Liveability means quality of life; it means built and natural environments, economic prospects and social stability, educational opportunities and cultural possibilities. Families living in Melbourne’s outer suburbs love where they live and community that surrounds them. But they are tired of the daily struggles they face as a result of growing liveability inequalities such as the lack of basic services and amenities families in inner Melbourne enjoy.

Years of solid growth, changing demographics and historic underfunding in Melbourne’s outer suburbs has put pressure on two critical aspects of life: services and infrastructure. Supply is not meeting demand. This has created pockets of isolation and significant disadvantage in the outer suburbs. Needless to say, living in a poorly-serviced suburb takes a toll on families and communities.

But what does the state of liveability in Melbourne’s outer suburbs actually look like?

Melbourne’s Interface Councils region falls short in a number of key aspects of daily life.

It falls short in rates of local job provision – most people travel 2+ hours per day to get to and from work. This means time with the family is compromised because parents leave home before their children get up in the morning and arrive home after they’ve had dinner.

It falls short in the number of GPs, pharmacies and mental health services per 1000 people. This means that young people are not getting the mental health support they need, like 15-year old Alex who faces a 4-hour roundtrip to access the closest headspace centre from home.

It falls short in rates of access to fruits and vegetables – almost 50% of residents do not meet their dietary guidelines. As much as parents would like to give their children fresh fruit and vegetables every day, many find it easier to access fast food restaurants.

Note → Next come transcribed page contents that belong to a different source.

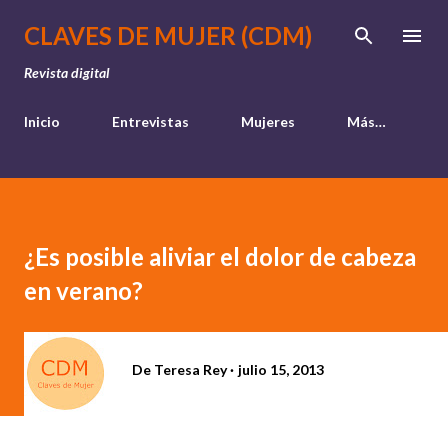
Ir al contenido principal
CLAVES DE MUJER (CDM)
Revista digital
Inicio
Entrevistas
Mujeres
Más…
¿Es posible aliviar el dolor de cabeza
en verano?
De
Teresa Rey
julio 15, 2013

It falls short in levels of adequate facilities and sports grounds – social participation and cohesion are compromised because supply doesn’t meet current demand. When Eva goes to footy training after school she must use the men’s change rooms.

The Interface Councils Liveability Snapshot highlights the need for a whole-of-government response to make sure Melbourne’s outer suburban communities have access to appropriate services and infrastructure. A response that will mean families in the Interface region can live their lives with the support and facilities they need to live the best life possible.